Vaccini, la “prima” di Draghi al Consiglio europeo: basta scuse per le aziende inadempienti
Il premier italiano ha citato l’esempio di Regno Unito e Usa che tengono per loro i vaccini e ha invitato invitato l’Europa a fare altrettanto
Nessuna scusa. In modo particolare sotto emergenza. Ma soprattutto, accelerare. Spingere sull’acceleratore, perché per uscire dal tunnel esiste solo una strada (al momento) quella dei vaccini. Questa, dunque, la via che il premier Mario Draghi ha indicato per la sua “prima” al Consiglio europeo. Una riunione straordinaria -cinque ore in videoconferenza- dove si è discusso anche sui nodi del certificato digitale.
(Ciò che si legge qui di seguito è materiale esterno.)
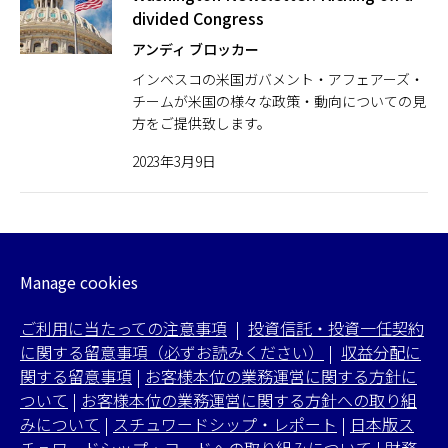
divided Congress
アンディ ブロッカー
インベスコの米国ガバメント・アフェアーズ・
チームが米国の様々な政策・動向についての見
方をご提供致します。
2023年3月9日
Manage cookies
ご利用に当たっての注意事項
|
投資信託・投資一任契約
に関する留意事項（必ずお読みください）
|
収益分配に
関する留意事項
|
お客様本位の業務運営に関する方針に
ついて
|
お客様本位の業務運営に関する方針への取り組
みについて
|
スチュワードシップ・レポート
|
日本版ス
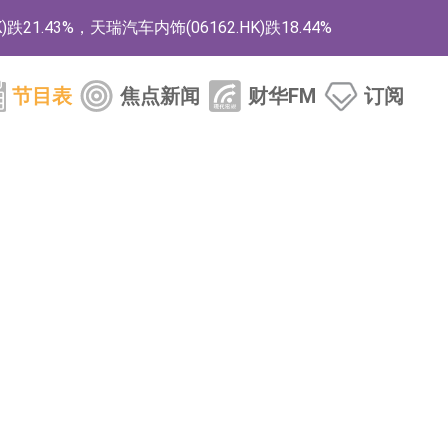
1.43%，天瑞汽车内饰(06162.HK)跌18.44%
)涨+78.22%，拿森科技(02261.HK)涨+64.11%
节目表
焦点新闻
财华FM
订阅
商
药、6款2类新药
的测试认证
取限制开仓的监管措施
业服务项目
的供应商
组 系列产品基于国产CPU与GPU构建
3.CN)涨20.02%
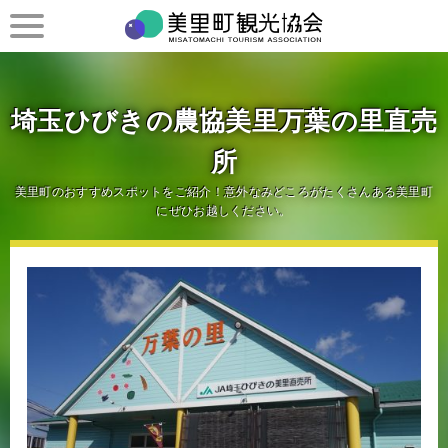
埼玉ひびきの農協美里万葉の里直売
所
美里町のおすすめスポットをご紹介！意外なみどころがたくさんある美里町
にぜひお越しください。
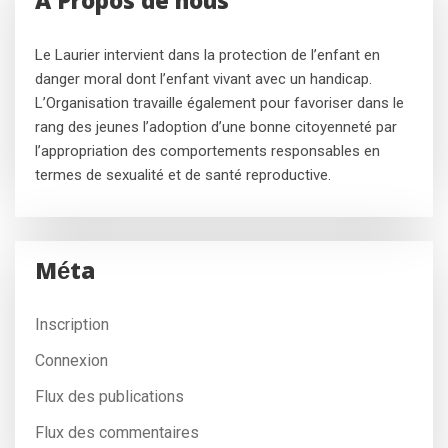
A Propos de nous
Le Laurier intervient dans la protection de l’enfant en
danger moral dont l’enfant vivant avec un handicap.
L’Organisation travaille également pour favoriser dans le
rang des jeunes l’adoption d’une bonne citoyenneté par
l’appropriation des comportements responsables en
termes de sexualité et de santé reproductive.
Méta
Inscription
Connexion
Flux des publications
Flux des commentaires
Sulle indicazioni del premier si sono avvicinati anche altri leader europei, a partire dalla necessità di adottare un approccio più duro sul divieto di esportazioni di vaccini anti-Covid per le compagnie farmaceutiche che non rispettano gli impegni presi, «Non dovrebbero essere scusate», le parole pronunciate con sguardo fermo dal presidente del consiglio italiano.
L'Europa, dunque, è rimasta indietro e ora deve accelerare per uscire dall'angolo dove sembra essersi cacciata. Anche attraverso la possibilità, indicata da Draghi ai colleghi europei, di dare priorità alle prime dosi di vaccino alla luce dei dati incoraggianti della recente letteratura scientifica. Mentre a Bruxelles si fa il punto e si cerca di adottare una strategia comune che segni un cambio di passo, una svolta, a Roma inizia il percorso per la produzione «made in Italy» del vaccino, con il ministro allo Sviluppo economico Giancarlo Giorgetti che riunisce attorno al tavolo il numero uno di Farmindustria Massimo Scaccabarozzi, il commissario per l'emergenza Domenico Arcuri e il presidente dell'Aifa Giorgio Palù. Tante le incognite, tra queste i tempi lunghi, la scarsa presenza di bioreattori, la lista dei siti da «arruolare» per ingranare la marcia e finalmente accelerare. Sullo sfondo, poi, una questione decisiva, in cui l'Europa gioca un ruolo determinante: la possibilità di sospendere i brevetti sui vaccini per consentire a tutti, Italia compresa, di produrli.